You've spent decades investing in your brand—nurturing that brand, extending that brand, rethinking, repositioning and even reinventing that brand. You've kept that brand alive through the most turbulent decade in b-to-b media history. If you stayed true to your mission while adapting your business to new audience needs, your brand may be more unassailable than ever before.
In our case, we are blessed with one of the legendary brands in b-to-b, the 134-year-old Farm Journal, which has had a significant influence in shaping both farm country and agricultural policy.
Every industry has its brand leaders with a similar influence and, if you're creative and think big, you can use your brand to advocate for the industry you cover; to help marketers reach your audience in new and effective ways; and to build your bottom line in the process.

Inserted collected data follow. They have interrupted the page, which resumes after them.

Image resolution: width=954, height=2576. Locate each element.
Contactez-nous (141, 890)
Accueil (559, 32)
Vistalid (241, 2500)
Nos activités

At Farm Journal Media, we're using our brand strength to create advocacy and educational programs that address two of agriculture's biggest problems. First, our Farm Journal Legacy Project confronts the lack of succession planning for an aging farm population. Second, we've formed the Farm Journal Foundation to help fight hunger and to change consumer misconceptions about modern agriculture.
To some degree, these programs were invented by necessity, a necessity driven by how the business media industry has been transformed over the last decade. Today, print media represents only about 35% of Farm Journal Media, down from about 70% a decade ago. Digital is more than 30% of our business.
Despite the changes in our business, print has grown slightly in the past decade. We achieved 22% organic revenue growth in 2010. We anticipate 20% organic growth again in 2011. About 80% of that growth stems from products developed in the last three years, and our industry advocacy programs are the biggest individual drivers of that organic growth.
The Farm Journal Legacy Project, which is funded in part by a grant from DuPont's Pioneer Hi-Bred unit and to a lesser degree by government grants, recently won the Grand Neal Award from American Business Media. The project is envisioned as multidecade, multimedia commitment to providing awareness, education and practical tools to hundreds of thousands of farmers who are grappling with transferring their acreage to the next generation.
The average age of the American farmer is 58. They typically are the third generation farming their land and they want to pass the farm along to the next generation; yet only 20% have an adequate plan to do so.
Farm Journal has reams of research, educational materials and other information addressing the complex issues surrounding estate planning for farmers. With significant funds coming from grants, the program is fueled by sources of funding other than traditional advertising and promotion budgets. There must be similar issues facing your industry that your brand could take the lead in addressing.
Another of our new projects is the Farm Journal Foundation. The organization is a public charity, a nonprofit 501(c)3 corporation. The organization's first program has been Farmers Feeding the World.
The program's mission is “bringing together disparate anti-hunger efforts across agriculture to directly fund anti-hunger and educational programs.” Our ultimate goal is to raise $100 million annually from farmers, agribusinesses, government and consumers in the fight against worldwide hunger. At the same time, we will address misperceptions about modern agricultural technology, which is by far the best tool in the fight against world hunger.
We see the Farm Journal Foundation as another multidecade advocacy commitment. In addition to aiding hunger-fighting programs such as Heifer International, the foundation runs ads in Farm Journal Media properties as well as competitive agricultural titles to raise funds and support its mission. We also run ads in brands that reach Washington, D.C. and other influencer groups.
Additionally, we have a consumer-focused exhibit that will make appearances at such events as the Indianapolis 500 and Taste of Chicago. The exhibit is designed to educate millions of consumers and also to support fundraising.
The Farm Journal Foundation can help feed millions of people, advocate for our industry and strengthen our brand while generating new growth for our company. It is a win-win-win scenario.
If tackling those problems works in agriculture, I believe advocacy programs using strong business media brands can work just as well in your industry.